Pass a long-term transportation funding solution to address the ongoing shortfall. As long as transportation funding relies on increased borrowing or delayed projects, budgets will remain difficult. If you continue borrowing, more transportation revenue is spent paying off debt and interest. Plus important building projects in the UW System will be cut in order to manage total state debt. If you raid the general fund to pay for roads, that funding comes at the expense of other state investments like K-12 public education. If you continue to delay projects, those cost increase, the state spends more on maintenance, and the problem will get worse for the 2019-21 budget. You increased fees to fund our state parks so it is hard to understand what is different here. Just fix it.And with the added breakdown in K-12 agreements among the Republicans, Hintz said that perhaps they need to figure out what they really want to pay for, and realize that they can’t have it all in this budget of limited resources.
2. Fund your most important priorities first. If funding K-12 education is truly the most important investment, then start there and pay for Wisconsin’s public schools first. This might mean you don’t have enough money to repeal the state forestry mill tax for $180 million or fund the Governor’s increased school levy credit at the full amount. But if putting dollars in classrooms around the state is really a priority, then there should not be a disagreement.It’s quite the troll job by Gordon, because it reminds us what a mess the GOP has placed themselves (and us) in with this house-of-cards budget. Now with no money lying around to pay for all of these pre-election talking points (and giving a kickback to their puppetmasters), they are lashing out amongst themselves like a bunch of kids who have to make grown-up choices that they are incapable of dealing with.

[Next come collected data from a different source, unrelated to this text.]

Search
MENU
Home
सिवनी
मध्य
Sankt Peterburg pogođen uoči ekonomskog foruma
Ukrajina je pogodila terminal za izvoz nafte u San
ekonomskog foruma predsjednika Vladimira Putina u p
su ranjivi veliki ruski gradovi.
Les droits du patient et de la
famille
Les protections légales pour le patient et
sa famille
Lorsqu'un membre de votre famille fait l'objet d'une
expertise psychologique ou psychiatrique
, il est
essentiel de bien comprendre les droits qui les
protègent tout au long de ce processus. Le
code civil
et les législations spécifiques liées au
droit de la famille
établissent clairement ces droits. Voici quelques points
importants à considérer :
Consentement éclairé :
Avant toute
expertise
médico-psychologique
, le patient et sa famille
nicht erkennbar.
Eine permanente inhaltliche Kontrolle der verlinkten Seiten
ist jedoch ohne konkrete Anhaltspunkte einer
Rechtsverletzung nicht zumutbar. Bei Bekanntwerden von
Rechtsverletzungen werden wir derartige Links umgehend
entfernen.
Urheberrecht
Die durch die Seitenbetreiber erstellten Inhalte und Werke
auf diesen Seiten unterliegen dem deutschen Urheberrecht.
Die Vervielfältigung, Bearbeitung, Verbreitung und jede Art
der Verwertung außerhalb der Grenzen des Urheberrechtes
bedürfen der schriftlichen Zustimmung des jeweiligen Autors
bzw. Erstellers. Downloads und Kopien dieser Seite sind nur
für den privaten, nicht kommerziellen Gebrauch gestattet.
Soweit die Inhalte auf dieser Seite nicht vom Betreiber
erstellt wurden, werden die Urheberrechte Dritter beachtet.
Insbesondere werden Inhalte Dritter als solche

3.Don’t create new spending programs when you are unable or unwilling to fund existing ones. If you are struggling to fund K-12 education or the UW System’s existing programs, don’t create new ongoing expenses like expanded taxpayer supported private school vouchers for kids that are already going to private school. And reconsider the new $3 million already approved for a new redundant public policy school of conservative thought.
Yeah, I’m thinking we may have to wait a while before we get a budget in place for the next two years, even though the two-year cycle starts on Saturday. And even scarier- what happens if Obamacare repeal actually does become law, and they have to rip up the budget numbers even more?
Maybe we should give the Dems a turn at handling this, both in the Legislature and in the Governor’s chair. Seems like they might actually be more successful in getting something done, and they might not wreck the state’s finances (and cars) in the process.